# vintage general electric resistor unit



## McClary’s Electrical (Feb 21, 2009)

jmalys said:


> Hello everyone! I'm a special effects artist in Florida. I have a little side project I've been working on for the past year. I have almost completed a replica of the 1950's time circuit hood box from Back to the Future 3. I've collected and replicated all the electrical components except for a vintage General Electric Resistor unit. I believe it's about 3 x 8 inches and made out of metal. It has 4 IRG resistors inside it's "cage". (The black coiled cord in the photo is not part of the unit) I was hoping someone might be able to give me some information on it and how I might go about finding one. Any help would be greatly appreciated! I would love to put this project to bed.


 

That's cool but resistors aren't sized by 6" X 8" like that.


----------



## Big John (May 23, 2010)

Your best bet would be either eBay or find old factories: These things are how they used to regulate power.

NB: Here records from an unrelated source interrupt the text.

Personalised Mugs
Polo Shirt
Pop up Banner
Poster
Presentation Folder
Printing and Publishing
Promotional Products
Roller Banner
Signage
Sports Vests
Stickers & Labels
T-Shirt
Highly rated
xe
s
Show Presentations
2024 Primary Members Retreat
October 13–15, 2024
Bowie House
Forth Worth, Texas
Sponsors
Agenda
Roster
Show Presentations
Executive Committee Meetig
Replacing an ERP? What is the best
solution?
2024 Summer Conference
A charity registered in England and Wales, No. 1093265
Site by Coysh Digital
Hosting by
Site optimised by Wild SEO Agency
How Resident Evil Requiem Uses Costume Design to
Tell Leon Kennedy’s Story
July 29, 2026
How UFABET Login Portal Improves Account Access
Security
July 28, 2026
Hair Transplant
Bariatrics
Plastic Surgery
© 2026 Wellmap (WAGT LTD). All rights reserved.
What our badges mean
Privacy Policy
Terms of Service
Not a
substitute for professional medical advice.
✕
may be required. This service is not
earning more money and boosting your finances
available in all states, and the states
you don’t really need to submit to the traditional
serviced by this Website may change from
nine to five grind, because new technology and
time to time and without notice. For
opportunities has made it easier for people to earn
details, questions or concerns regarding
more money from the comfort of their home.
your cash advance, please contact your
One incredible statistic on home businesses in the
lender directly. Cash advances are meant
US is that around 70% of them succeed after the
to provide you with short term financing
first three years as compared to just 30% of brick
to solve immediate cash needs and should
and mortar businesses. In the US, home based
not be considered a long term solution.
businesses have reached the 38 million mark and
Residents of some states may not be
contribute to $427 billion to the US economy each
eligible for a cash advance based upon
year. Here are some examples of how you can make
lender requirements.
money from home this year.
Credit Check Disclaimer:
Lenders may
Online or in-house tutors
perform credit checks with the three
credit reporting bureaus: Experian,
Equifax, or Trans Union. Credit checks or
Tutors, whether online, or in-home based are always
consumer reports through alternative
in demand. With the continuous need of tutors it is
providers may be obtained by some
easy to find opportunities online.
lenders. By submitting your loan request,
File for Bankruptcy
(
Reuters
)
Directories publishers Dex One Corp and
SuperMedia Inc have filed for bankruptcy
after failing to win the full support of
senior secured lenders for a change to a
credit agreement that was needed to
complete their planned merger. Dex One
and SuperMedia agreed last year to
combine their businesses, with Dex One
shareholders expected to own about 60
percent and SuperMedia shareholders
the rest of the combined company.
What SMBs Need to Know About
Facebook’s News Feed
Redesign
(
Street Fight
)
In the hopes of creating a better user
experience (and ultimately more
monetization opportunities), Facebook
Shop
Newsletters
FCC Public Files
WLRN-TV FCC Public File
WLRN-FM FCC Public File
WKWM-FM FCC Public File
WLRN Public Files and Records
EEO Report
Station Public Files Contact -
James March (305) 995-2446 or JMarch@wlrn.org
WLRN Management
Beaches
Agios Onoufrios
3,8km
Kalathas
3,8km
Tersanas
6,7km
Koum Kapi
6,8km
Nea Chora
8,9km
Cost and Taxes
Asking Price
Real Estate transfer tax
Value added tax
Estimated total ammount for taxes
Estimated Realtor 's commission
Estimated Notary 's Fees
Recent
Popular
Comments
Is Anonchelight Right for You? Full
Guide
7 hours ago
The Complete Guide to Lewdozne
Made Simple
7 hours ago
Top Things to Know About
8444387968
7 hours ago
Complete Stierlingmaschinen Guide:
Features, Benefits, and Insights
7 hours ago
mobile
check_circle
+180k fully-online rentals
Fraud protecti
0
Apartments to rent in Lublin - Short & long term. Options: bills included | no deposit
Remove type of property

We've got a ton of them in our old plants, but I don't think I've ever seen one that looks like what you need: Most of them are cylindrical and only contain a single element.

If I were you, I'd make it. You can get that perforated sheet metal at a hardware store.

And oh, yeah: Post pictures! :thumbsup:

-John


----------



## guest (Feb 21, 2009)

I would try to contact the effects guys who put it together for the movies and see if they can steer you in the right direction.


----------



## miller_elex (Jan 25, 2008)

The big power resistors I've seen look like a lacquered carbon tube and snap in via clips, like paper-towel tube size.


----------



## Lone Crapshooter (Nov 8, 2008)

I have seen those resistors in GE 5KV Magna-Blast switchgear. I cannot tell you what circuit they are in right off but I have seen them. 
Check with some one who deals in old switchgear they should be able to help you. 
A word to the wise check with your banker first. Old switchgear parts are VERY VERY EXPENSIVE


----------



## Rockyd (Apr 22, 2007)

Call GE, they are really needing some good PR right now...They would probably give (or loan?) you something that may work. Heck, send them to this page


----------